### MATERIAL FOR THIS TASK
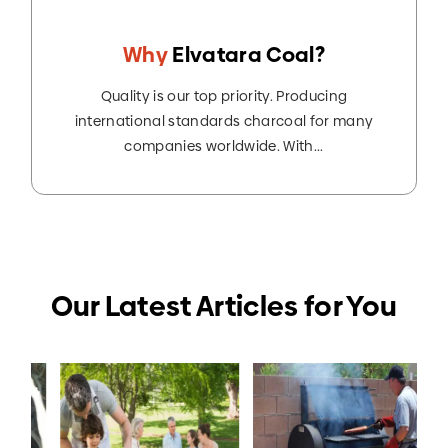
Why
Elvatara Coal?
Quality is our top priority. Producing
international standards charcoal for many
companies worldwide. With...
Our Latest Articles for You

---

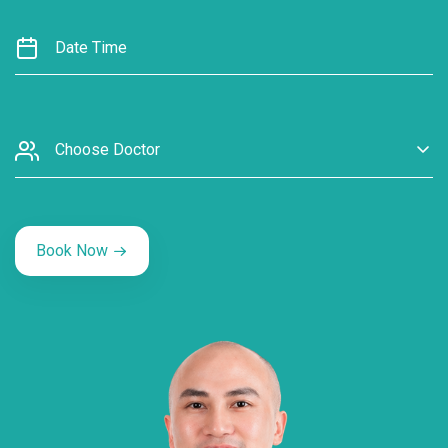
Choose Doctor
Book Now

* * *

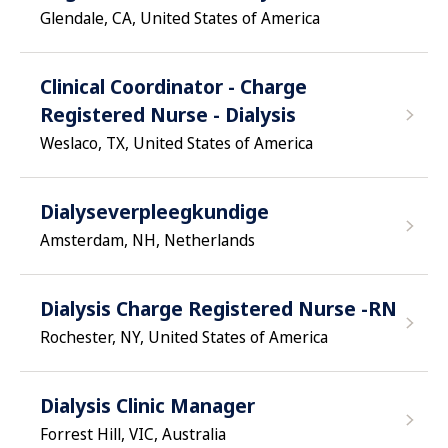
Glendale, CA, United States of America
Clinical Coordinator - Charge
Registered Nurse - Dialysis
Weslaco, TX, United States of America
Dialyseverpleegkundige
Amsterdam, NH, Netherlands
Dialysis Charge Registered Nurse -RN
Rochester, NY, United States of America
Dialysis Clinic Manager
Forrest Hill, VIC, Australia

### TRY IT
Search the entries for the word "States" and gather every line where it appears.

### RESPONSE AREA
Glendale, CA, United States of America
Weslaco, TX, United States of America
Rochester, NY, United States of America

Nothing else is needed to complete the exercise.